In October 2017, I completed the capstone project of the Microsoft Professional Program for Data Science. I’ve blogged about this program before:
- Microsoft Professional Program in Data Science – The Road So Far
- Microsoft Professional Program in Data Science – Continued
I’m happy to announce I got the certificate:
How did the capstone project go? It was a very interesting experience. The project consists of three parts:
- Answering some questions on edX on the data set.
- You create a predictive model, which is then scored against a test data set.
- You write a report with all your findings.
You log into a website hosting a “data science competition”. There you get your assignment; in my case predicting the average income of students in the USA a couple of years after graduating an institution of higher education. For the first part, there are some questions on the edX website under the header “data analysis”. These questions forced you to take a look at your data, create a couple of charts and histograms, and calculate some statistics in order to find the answer to those questions. All in all the questions were pretty easy so I scored the maximum score.
The second part is creating a predictive model. The competition website gives you a training data set, a test data set and a data glossary. You can choose whatever method you please to create the model. You can use R, Python, Azure ML or any combination of the previous. It’s totally up to you. You score the test data set against your model and upload the .csv file with the results to the competition website. It validates your results based on the RMSE versus the actual data. The lower the RMSE, the higher your score. This score is published on a leaderboard, so you can compare yourself against your peers.
Personally I found the challenge to be … ehrm … challenging The main problem is the huge gap between the skills needed to finish all the courses (where you can easily score over 90%) and the skills needed to get over 80% in the capstone project. The training set had a lot of features (over 200 columns) and many columns had missing values. Especially the missing values could mess with the predictive abilities of your model. Another problem is that you can only do 3 submissions a day to calculate your score. If you’re like me (and probably most people who do the capstone project), you have day jobs and need to do this project in your free time. This means that on some evenings or in the weekend I could make some time for this project. If you like to work with multiple iterations, too bad, you can only do 3 iterations at a time.

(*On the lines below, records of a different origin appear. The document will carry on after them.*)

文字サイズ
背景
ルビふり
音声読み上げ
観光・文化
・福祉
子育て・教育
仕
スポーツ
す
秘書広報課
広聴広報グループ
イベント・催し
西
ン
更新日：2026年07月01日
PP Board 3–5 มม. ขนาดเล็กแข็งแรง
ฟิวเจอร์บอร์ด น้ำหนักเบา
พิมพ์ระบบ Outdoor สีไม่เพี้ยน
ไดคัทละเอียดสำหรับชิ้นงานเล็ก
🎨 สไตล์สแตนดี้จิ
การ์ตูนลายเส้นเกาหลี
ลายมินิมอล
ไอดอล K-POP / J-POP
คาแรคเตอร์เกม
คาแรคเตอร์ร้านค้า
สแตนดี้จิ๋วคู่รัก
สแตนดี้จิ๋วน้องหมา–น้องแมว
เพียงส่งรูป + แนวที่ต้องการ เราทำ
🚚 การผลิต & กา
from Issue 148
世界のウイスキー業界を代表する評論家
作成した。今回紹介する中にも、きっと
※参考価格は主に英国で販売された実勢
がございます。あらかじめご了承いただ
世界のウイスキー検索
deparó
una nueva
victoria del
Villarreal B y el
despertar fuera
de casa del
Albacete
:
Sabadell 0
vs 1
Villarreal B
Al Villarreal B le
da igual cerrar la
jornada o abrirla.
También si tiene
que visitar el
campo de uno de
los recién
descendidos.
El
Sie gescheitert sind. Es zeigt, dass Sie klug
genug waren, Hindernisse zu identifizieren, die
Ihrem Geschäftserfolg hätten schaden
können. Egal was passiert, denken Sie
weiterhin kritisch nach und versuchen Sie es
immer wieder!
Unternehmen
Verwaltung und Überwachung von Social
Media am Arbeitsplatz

I used Azure ML to do this project and it worked fine most of the time. I had a standard workspace, not the free version, so it’s a bit faster. But with such a huge training set (many features, the number of rows was about 17,000) Azure ML could be really slow sometimes, especially if you are tuning the hyperparameters over the entire grid. At the end, my model easily ran over 1 hour. At one point in time, I made a change and the model kept running for hours and there was no solid reason for this (I asked a question about this on MSDN and the Azure ML engineers still have to respond). Scoring your test data set against your model in Azure ML wasn’t easy as well. Using the Excel add-in and a webservice was in most cases problematic and a lot of students struggled with this. I ended up by creating a predictive experiment, but instead of publishing it as a webservice I modified it to use the test data set instead.
Aside from all of these issues, I definitely learned a lot about creating a model: data cleaning , feature engineering, feature selection and so on. I’m really glad I did the capstone project. Am I a professional data scientist now? Not really, but at least I know the basics now. If there’s a data science project at a client, at least I can chat along
The last part, creating a report wasn’t that hard, it’s just time consuming to create a lot of charts. And because my writing style isn’t really condensed, I ended up with 30 pages (charts included). Whoops.
All-in-all, the Microsoft Professional Program for Data Science was a really nice experience. Will I recommend it to other people? Yes. Will I recommend them to pay for the certificate (about $1000 for all the courses and the project)? Probably not. I wouldn’t pay for it full price (in the beginning of the program we had a discount), unless my employer chips in.